# Best place to buy moss



## tinctorus (Apr 24, 2009)

Hey guys anyone got any ideas on the best places to buy live moss?
Ebay will occasionally have a decent amount of pillow moss for sale and ive have also found this website Moss Acres - Gardening with moss and growing moss but I would like to order from one of the vendors on here and havent found anyone
joshsfrogs lists a moss section on his website but doesnt currently have any moss listed


----------



## joshsfrogs (May 6, 2004)

While spikemosses are not really mosses, most (except the cypress) act like a moss. I like to take the plants and tear them into small (1") pieces and throw them on the substrate. It creates a nice 1-3" ground cover over the entire bottom of the tank.


----------



## tinctorus (Apr 24, 2009)

I just got my mosses from them and they came in perfectly and the moss covered cedar branches are really pretty sweet looking


----------



## bobberly1 (Jul 16, 2008)

You're not using anything that touched the cedar in a tank are you?


----------



## Deli (Jun 24, 2008)

tinctorus said:


> I just got my mosses from them and they came in perfectly and the moss covered cedar branches are really pretty sweet looking


Cedar is a big no no for dart vivs.


----------



## frogparty (Dec 27, 2007)

agreed agreed agreed cedar is the biggest wood nono you can do! no cedar no cedar!


----------



## harrywitmore (Feb 9, 2004)

frogparty said:


> agreed agreed agreed cedar is the biggest wood nono you can do! no cedar no cedar!

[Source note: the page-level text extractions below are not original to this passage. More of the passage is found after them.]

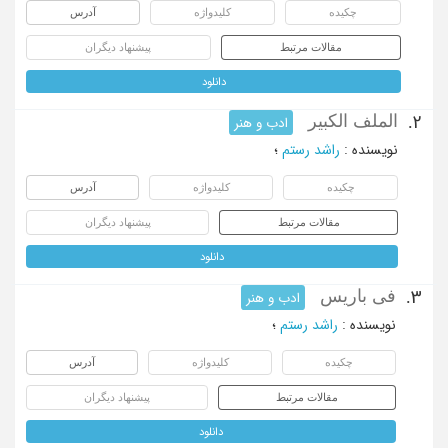
چکیده
کلیدواژه
آدرس
مقالات مرتبط
پیشنهاد دیگران
دانلود
الملف الکبیر
2.
ادب و هنر
نویسنده
:
راشد رستم
؛
چکیده
کلیدواژه
آدرس
مقالات مرتبط
پیشنهاد دیگران
دانلود
فی باریس
3.
ادب و هنر
نویسنده
:
راشد رستم
؛
چکیده
کلیدواژه
آدرس
مقالات مرتبط
پیشنهاد دیگران
دانلود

OK, I see this all the time but I have never heard the science behind this statement. Uncut weathered cedar has no smell even when closed in a container. So, what is the reason it's so bad? 

I'm not disputing it, I'm just asking.


----------



## Dane (Aug 19, 2004)

harrywitmore said:


> OK, I see this all the time but I have never heard the science behind this statement. Uncut weathered cedar has no smell even when closed in a container. So, what is the reason it's so bad?
> 
> I'm not disputing it, I'm just asking.


I think that the oils can still be present in the wood even after it's dry, and possibly leach out into the tank over time.


----------



## tinctorus (Apr 24, 2009)

I don't see the cedar as being an issue I had it in my last dart frog tank and everything was perfectly fine I had a number of moss covered cedar branches without any issues and my frogs use to be all over them they are fresh amd weathered to the point where the bark peels off the log and I am left with essentially cedar bark covered in moss


----------